Once upon a time, interaction with customers involved little more than maintaining a database of names and addresses. However, with the latest CRM trends impacting every industry, today’s marketers, salespeople and account managers have an almost unending and constantly updated stream of information about their customers.
Tools like SalesForce, first launched in 1999, really led the way when it came to advancing our understanding of what a CRM could be. Ever since, CRMs have been evolving and improving at a lightning pace, and in 2017, we can look forward to some really exciting trends which will keep improving the way you interact with your customer.
Now, while it could be very useful for your company to use a tool that includes AI-bots or a system with predictive analytics, most important is to have a tool that fits around your organisation and the way you work, while also helping you to interact with your customers in the way that they would expect.
Let’s break this down. Fundamentally, your CRM system in 2017 needs to be able to perform two key activities:
- It should fit around the way you work (not the other way around!)
- It should be able to respond the changing needs of the market and technology
Let’s explore these two interrelated factors in more detail.
1. Fitting around the way you work
Clearly, every company and the relationships they have with customers are particular to them. The most important thing for a CRM today then should be that it is flexible and fits around the company easily. Key things to look out for include:
- A CRM that fits your company
You need a solution that can adapt to you. Say you use Office 365 to support your company’s work. You don’t then want to force colleagues to use a completely different tool for CRM-related activities, which looks and feels alien to the tools they’re familiar with and doesn’t connect easily with your existing data.

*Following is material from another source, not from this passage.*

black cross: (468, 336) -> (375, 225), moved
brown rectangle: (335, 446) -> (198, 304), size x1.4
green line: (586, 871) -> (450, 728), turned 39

- A CRM that gets things done
You need a solution that not only records your customer data (data, names, addresses, interactions, likes, wants, needs etc.) but you also need a solution that helps you get things done by automating many routine, time-consuming and repetitive data entry or document management tasks. Instead, your CRM should allow people to focus on the actual content of their work, rather than getting caught up in painful processes.
- A CRM that is scalable
In the past, you would simply buy a CRM off the shelf, but today, you need a tool which can adapt to a rapidly changing market (while also adapting to you). Evidently, you don’t want to have to buy a whole new tool in 12 months’ time because the one you just bought can’t be easily updated. By using a cloud-based CRM, the technology stops being capex and instead works out as flexible, cheaper and easily updated opex—scaling up and down, meaning you only pay for what you use.

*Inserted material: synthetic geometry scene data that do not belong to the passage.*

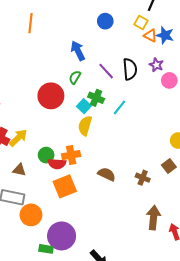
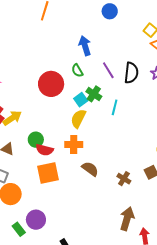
blue circle: (105, 21) -> (110, 11), moved
green semicircle: (75, 77) -> (77, 71), turned -72
cyan line: (120, 107) -> (115, 107), turned -35
orange cross: (71, 155) -> (74, 144), moved
purple circle: (62, 236) -> (36, 220), size x0.7
green rectangle: (46, 249) -> (19, 229), turned 32

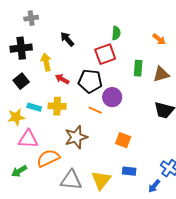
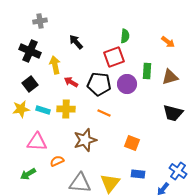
black cross: (21, 48) -> (30, 51), turned 30
purple circle: (112, 97) -> (127, 84), moved
yellow star: (16, 117) -> (21, 109), moved
orange semicircle: (48, 158) -> (57, 161), size x0.6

- A CRM that integrates with your key company systems
As outlined in point 1, when people are forced to switch between many different enterprise tools that work, look and feel differently, it becomes confusing and frustrating. By using a CRM that integrates well with your existing technology and plays to their strengths, your employees will rapidly learn how to use the tool while also drawing on data you have stored within the rest of your company systems.
- A CRM that is truly collaborative
Your CRM should help employees communicate with one another and easily share documents and information with colleagues and customers.
2. Responding to the realities of the market
In the past, it was more than enough for a CRM to just store customer details and make it easy to find out about them. But, today things are a little different. It is very important to stay aware of what customers expect from brands generally these days (see this article for an outline) and think about how your CRM responds to those expectations. Today’s customers, both B2C and B2B want, at a minimum:
- The ability to interact with you using a whole range of tools—from Twitter to email and live chat, to phone calls or even good old fashioned pen and paper.
- An ‘experience’—many customers want more than a simple transactional relationship with you; it’s common to expect personalised experiences today via apps, special deals and treats.
- Touchpoints—entwined with the above two themes is the fact that customers want to find out more about you in a range of places and at different points on their buying journey, be that in a bricks-and-mortar shop, via your mobile website, on social media or anything else.
These are, of course, enormous topics in and of themselves, so it’s important to do research with your customers and learn more about how they want to interact with you. If you’re a small enterprise IT consultancy or a chain of local restaurants, the kinds of interactions you’re going to need to support with customers will, of course, be very different.
The cloud is the common theme
For a CRM to both respond to the changing expectations of your customers while also being able to adapt to you as you grow, a cloud-based tool is essential. The cloud offers a lot of benefits: it means a tool can be constantly updated and have new features added as the market and customer expectations change. But, cloud-based tools are also highly adaptable, and can expand and scale with you.
So, while on one hand CRMs have become a lot more complicated, they also support much more valuable and meaningful interactions with customers. The way to get value out of CRMs is therefore to choose a tool which fits around what your customers want and which can scale as you grow. We say bring on 2017!